--- Extracted records ---
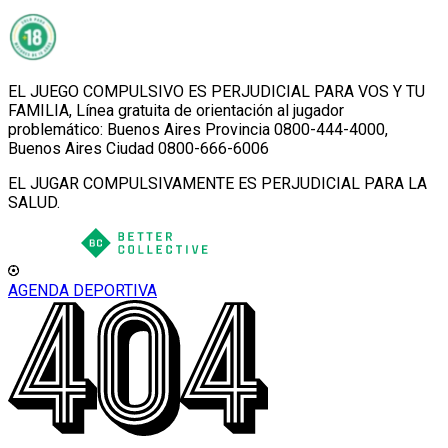
EL JUEGO COMPULSIVO ES PERJUDICIAL PARA VOS Y TU
FAMILIA, Línea gratuita de orientación al jugador
problemático: Buenos Aires Provincia 0800-444-4000,
Buenos Aires Ciudad 0800-666-6006
EL JUGAR COMPULSIVAMENTE ES PERJUDICIAL PARA LA
SALUD.
AGENDA DEPORTIVA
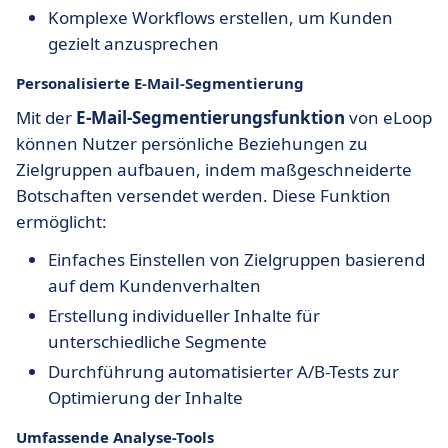
Komplexe Workflows erstellen, um Kunden
gezielt anzusprechen
Personalisierte E-Mail-Segmentierung
Mit der
E-Mail-Segmentierungsfunktion
von eLoop
können Nutzer persönliche Beziehungen zu
Zielgruppen aufbauen, indem maßgeschneiderte
Botschaften versendet werden. Diese Funktion
ermöglicht:
Einfaches Einstellen von Zielgruppen basierend
auf dem Kundenverhalten
Erstellung individueller Inhalte für
unterschiedliche Segmente
Durchführung automatisierter A/B-Tests zur
Optimierung der Inhalte
Umfassende Analyse-Tools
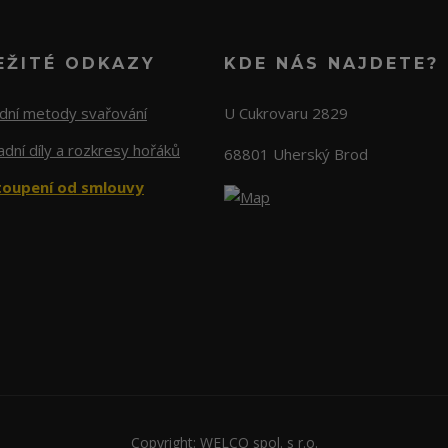
EŽITÉ ODKAZY
KDE NÁS NAJDETE?
adní metody svařování
U Cukrovaru 2829
dní díly a rozkresy hořáků
68801 Uherský Brod
oupení od smlouvy
Copyright: WELCO spol. s r.o.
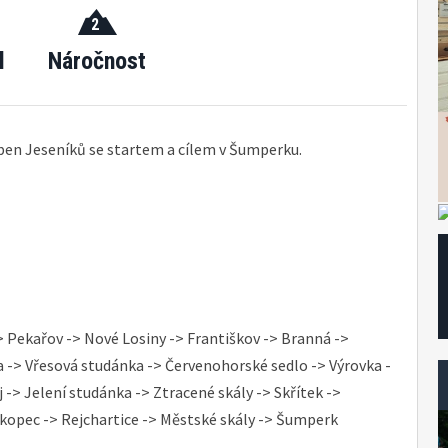
2
l
Náročnost
eben Jeseníků se startem a cílem v Šumperku.
> Pekařov -> Nové Losiny -> Františkov -> Branná ->
a -> Vřesová studánka -> Červenohorské sedlo -> Výrovka -
 -> Jelení studánka -> Ztracené skály -> Skřítek ->
kopec -> Rejchartice -> Městské skály -> Šumperk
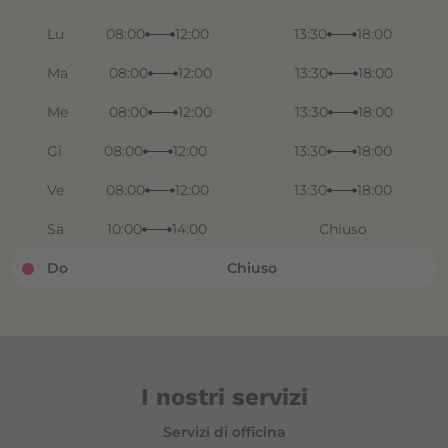
Lu
08:00
12:00
13:30
18:00
Ma
08:00
12:00
13:30
18:00
Me
08:00
12:00
13:30
18:00
Gi
08:00
12:00
13:30
18:00
Ve
08:00
12:00
13:30
18:00
Sa
10:00
14:00
Chiuso
Do
Chiuso
I nostri servizi
Servizi di officina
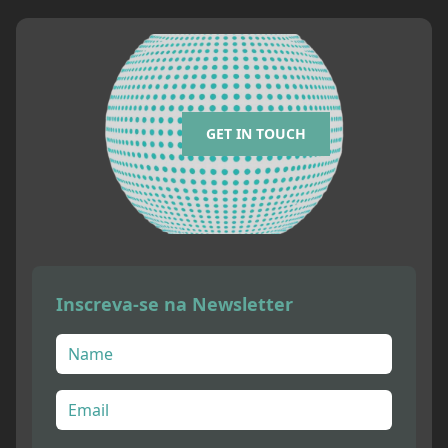
GET IN TOUCH
Inscreva-se na Newsletter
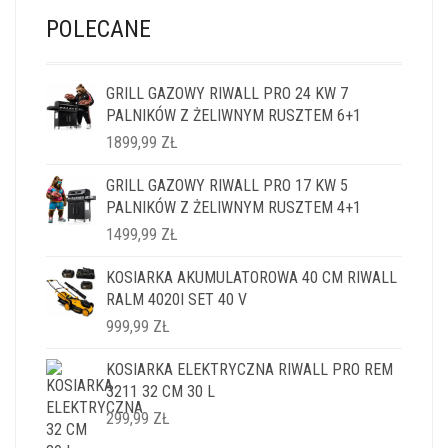
POLECANE
GRILL GAZOWY RIWALL PRO 24 KW 7
PALNIKÓW Z ŻELIWNYM RUSZTEM 6+1
1899,99
ZŁ
GRILL GAZOWY RIWALL PRO 17 KW 5
PALNIKÓW Z ŻELIWNYM RUSZTEM 4+1
1499,99
ZŁ
KOSIARKA AKUMULATOROWA 40 CM RIWALL
RALM 4020I SET 40 V
999,99
ZŁ
KOSIARKA ELEKTRYCZNA RIWALL PRO REM
3211 32 CM 30 L
299,99
ZŁ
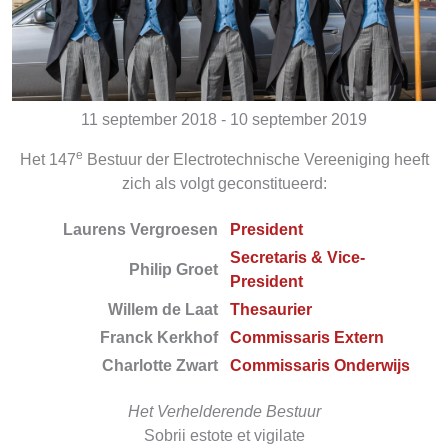
11 september 2018 - 10 september 2019
e
Het 147
Bestuur der Electrotechnische Vereeniging heeft
zich als volgt geconstitueerd:
Laurens Vergroesen
President
Secretaris & Vice-
Philip Groet
President
Willem de Laat
Thesaurier
Franck Kerkhof
Commissaris Extern
Charlotte Zwart
Commissaris Onderwijs
Het Verhelderende Bestuur
Sobrii estote et vigilate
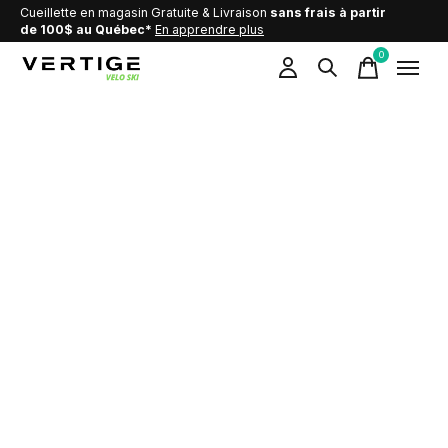
Cueillette en magasin Gratuite & Livraison
sans frais à partir
de 100$ au Québec*
En apprendre plus
0
items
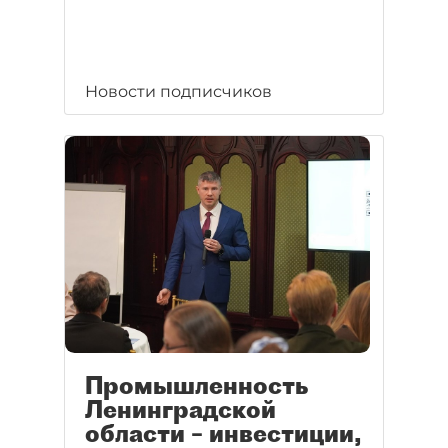
Новости подписчиков
Промышленность
Ленинградской
области – инвестиции,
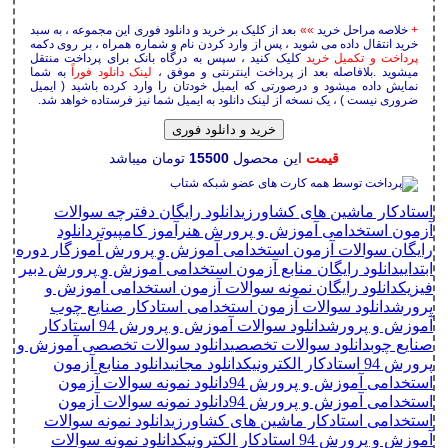
+
خلاصه مراحل خرید
»»
بعد از کلیک بر خرید و دانلود فوری این مجموعه ، به سبد
خرید انتقال داده می شوید ، پس از وارد کردن نام و شماره همراه ، بر روی دکمه
پرداخت و تکمیل خرید
کلیک کنید ، سپس به درگاه بانک برای پرداخت منتقل
میشوید .بلافاصله بعد از پرداخت اینترنتی و موفق ،
لینک دانلود فوراً
به شما
نمایش داده میشود و درصورتی که ایمیل خودتان را وارد کرده باشید ( ایمیل
ضروری نیست ) ، یک نسخه از لینک دانلود به ایمیل شما نیز فرستاده خواهد شد.
خرید و دانلود فوری
قیمت
این محصول
15500
تومان میباشد
استادکار ماشین های کشاورزی
دانلود رایگان دفترچه سوالات
آزمون استخدامی آموزش و پرورش هنرآموز کامپیوتر
دانلود
رایگان سوالات آزمون استخدامی آموزش و پرورش آموزگار دوره
ابتدایی
دانلود رایگان منابع آزمون استخدامی آموزش و پرورش دبیر
فیزیک
دانلود رایگان نمونه سوالات آزمون استخدامی آموزش و
پرورش
دانلود سوالات آزمون استخدامی استادکار صنایع چوب
آموزش و پرورش
دانلود سوالات آموزش و پرورش 94 استادکار
صنایع چوب
دانلود سوالات تخصصی
دانلود سوالات تخصصی آموزش و
پرورش 94 استادکار الکترونیک
دانلود مجانی
دانلود منابع آزمون
استخدامی آموزش و پرورش 94
دانلود نمونه سوالات آزمون
استخدامی آموزش و پرورش 94
دانلود نمونه سوالات آزمون
استخدامی استادکار ماشین های کشاورزی
دانلود نمونه سوالات
آموزش و پرورش 94 استادکار الکترونیک
دانلود نمونه سوالات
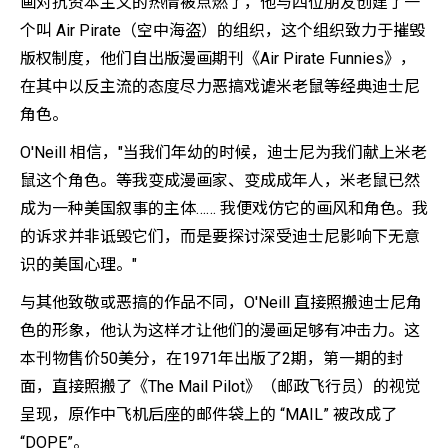
画对抗资本主义的热情被点燃了，他与四位朋友创建了一
个叫 Air Pirate（空中海盗）的组织，这个组织致力于摧毁
版权制度，他们自出版漫画期刊《Air Pirate Funnies》，
在其中以反主流的态度尽力恶搞戏谑米老鼠等经典迪士尼
角色。
O'Neill 相信，"当我们年幼的时候，迪士尼为我们献上米老
鼠这个角色。等我变成漫画家、变成成年人，米老鼠已然
成为一种美国叙事的主体…… 我便戏仿它的画风和角色。我
的诉求并非诋毁它们，而是要探讨深受迪士尼影响下无意
识的美国心理。"
与其他致敬或恶搞的作品不同，O'Neill 直接照搬迪士尼角
色的形象，他认为这样才让他们的漫画足够有冲击力。这
本刊物售价50美分，在1971年出版了2期，第一期的封
面，直接照搬了《The Mail Pilot》（邮政飞行员）的视觉
呈现，原作中飞机后座的邮件袋上的 “MAIL” 被改成了
“DOPE”。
---
◆ Your goal: Respond with one number, namely the count of lines in the entries above that hold the word "آموزش".

◆ Your solution: 10